Les navires de grande taille ne peuvent pas s’ancrer n’importe où et ceux de plus de 80 mètres doivent demander la permission aux autorités compétentes. Le Corinthian a donc obligatoirement demandé le feu vert avant de jeter son ancre et quelqu’un a pris la décision de l’autoriser à mouiller sur l’épave du P38.
Mais alors pourquoi une épave historique est-elle incluse dans la zone de mouillage? Nous posons la question à la préfecture maritime de Méditerranée qui a pris cette décision. Et combien d’autres épaves sont en zone de mouillage et donc directement menacées?
À qui la faute? Probablement une multiplicité de causes et une question qui reste en suspend. Mais quoi qu’il en soit si il y a un capitaine à bord lorsqu’on lui dit « vas-y jette l’ancre » il a le devoir de vérifier avant ce qu’il y a en dessous.
L’épave du P38 est signalée sur les cartes marines et quelque chose nous dit qu’en passerelle le Corinthian doit certainement être équipé des derniers GPS, Sonar et pleins d’autres joujoux hors de prix qui auraient dû éviter ce désastre.

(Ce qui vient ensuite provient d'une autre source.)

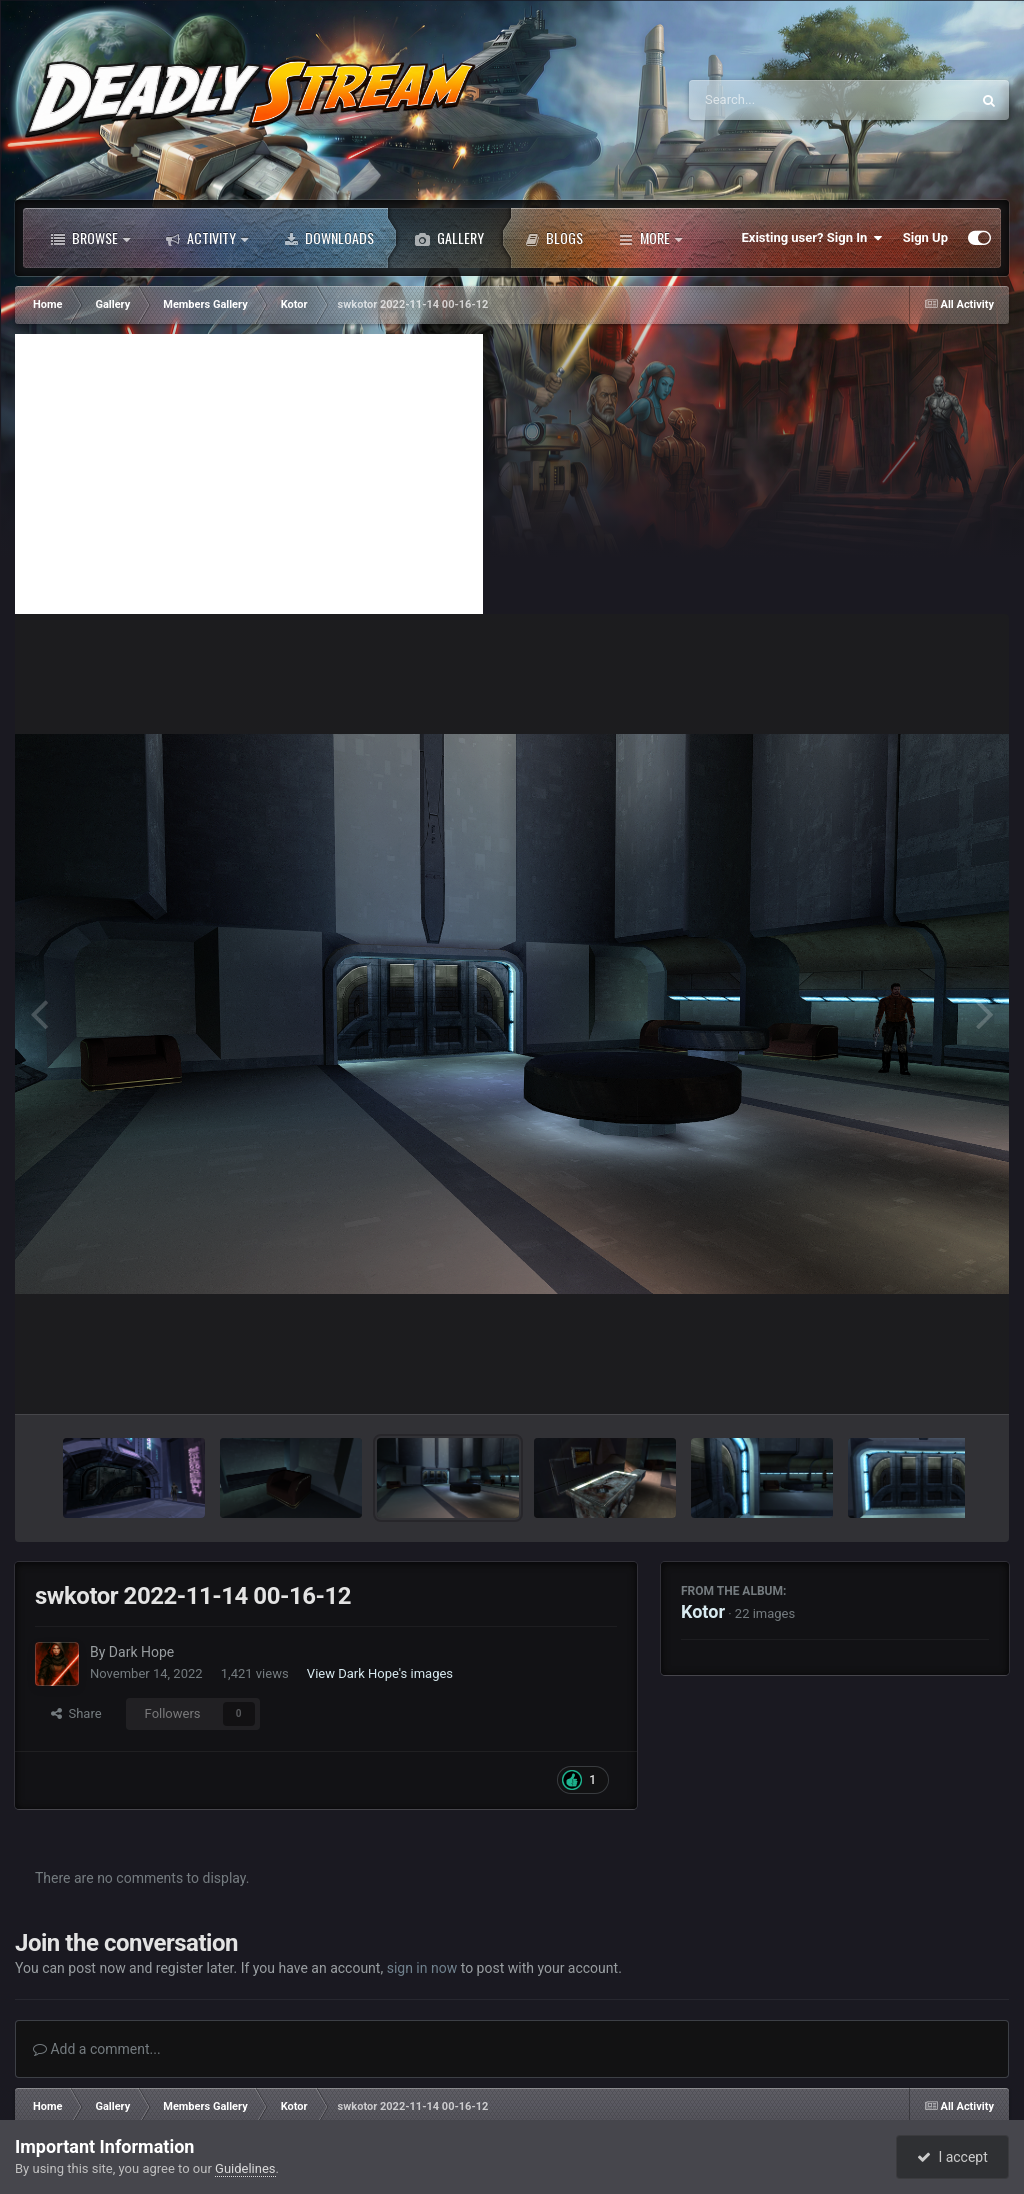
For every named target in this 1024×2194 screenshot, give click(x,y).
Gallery (449, 238)
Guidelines (245, 2168)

Si ce n’est pas le cas ils peuvent toujours télécharger l’applicaiton DONIA , c’est gratuit, c’est cadeau, c’est pour tout le monde.

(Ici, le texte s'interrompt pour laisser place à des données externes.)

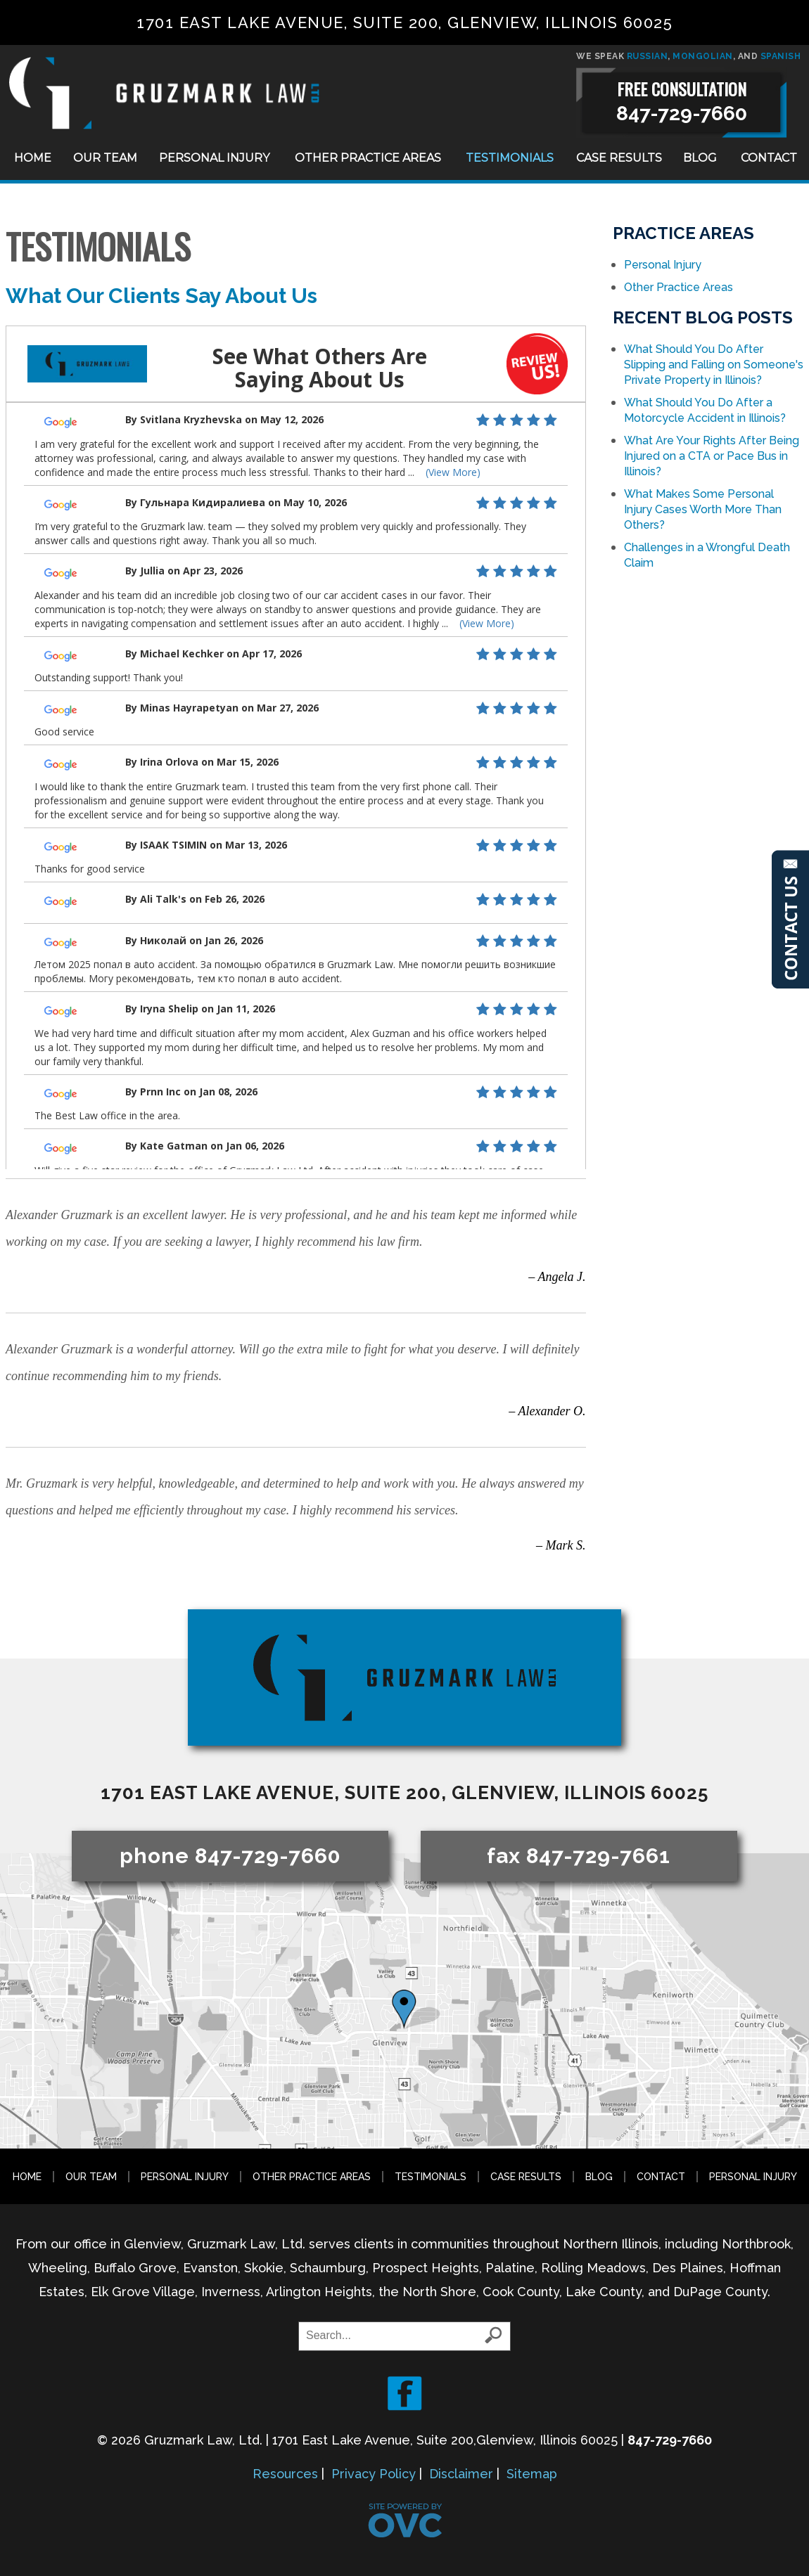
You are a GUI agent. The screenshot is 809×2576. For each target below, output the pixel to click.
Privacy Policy (373, 2473)
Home (32, 158)
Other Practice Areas (368, 158)
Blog (700, 158)
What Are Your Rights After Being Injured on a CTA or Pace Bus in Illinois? (711, 456)
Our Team (105, 158)
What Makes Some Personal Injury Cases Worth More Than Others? (703, 509)
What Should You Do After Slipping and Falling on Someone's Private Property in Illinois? (713, 364)
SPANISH (780, 56)
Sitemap (532, 2473)
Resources (285, 2473)
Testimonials (510, 158)
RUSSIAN (647, 56)
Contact (769, 158)
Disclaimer (461, 2473)
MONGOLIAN (703, 56)
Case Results (619, 158)
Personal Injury (214, 158)
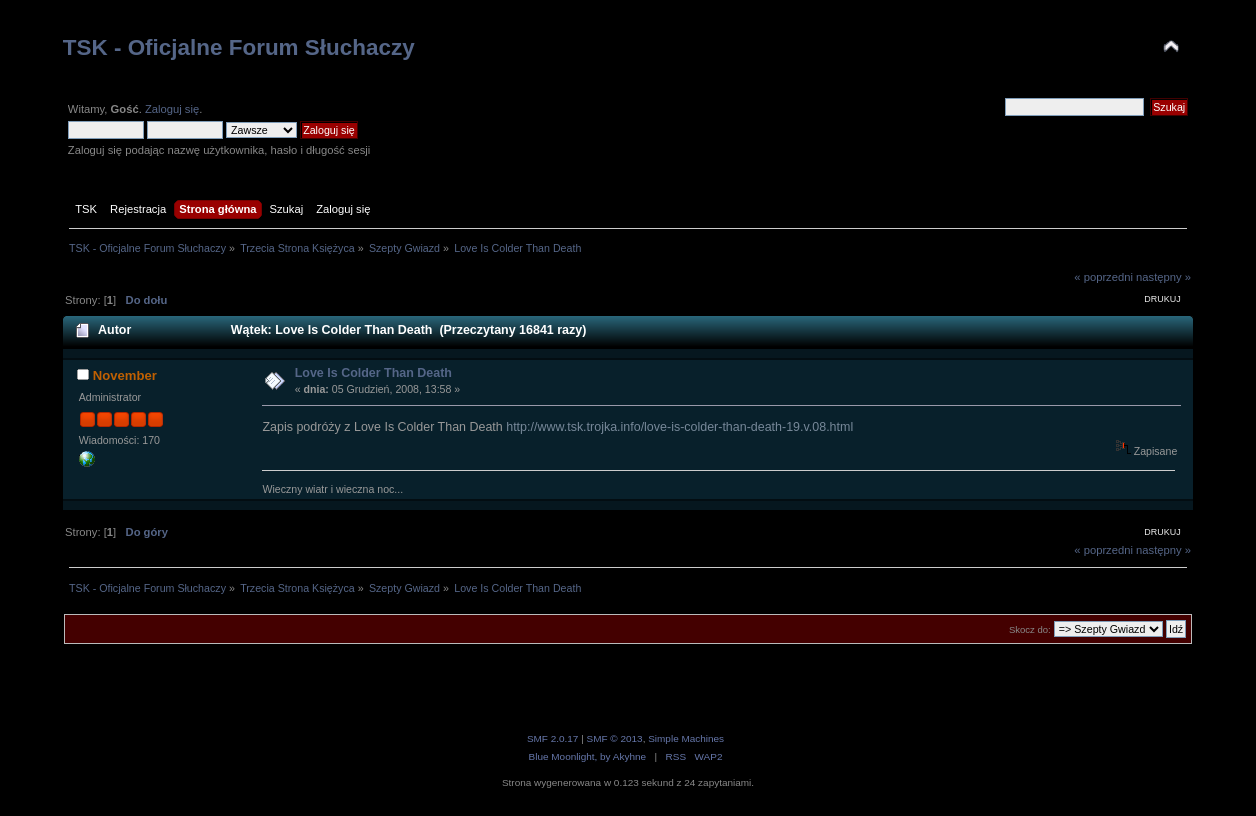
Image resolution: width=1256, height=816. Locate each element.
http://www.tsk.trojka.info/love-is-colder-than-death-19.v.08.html (679, 427)
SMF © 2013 (615, 738)
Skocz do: (1030, 629)
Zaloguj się (172, 109)
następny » (1163, 277)
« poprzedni (1103, 277)
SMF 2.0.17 (553, 738)
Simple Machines (686, 738)
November (125, 375)
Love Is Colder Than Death (373, 373)
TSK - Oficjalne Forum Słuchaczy (239, 47)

Accepterions nous qu’un monument historique, qu’une forêt soient ouvertement détruits sur terre sans rien dire? Aujourd’hui c’est l’épave du P38 qui disparaît mais chaque jour les ancres des mégas-yachts exterminent silencieusement des espèces qui habitent le sédiment, des petites roches coralligènes, ou encore et ce malgré l’interdiction, l’herbier de posidonie.
Le monde sous-marin ne doit plus être un impensé. Remontons les images à la surface.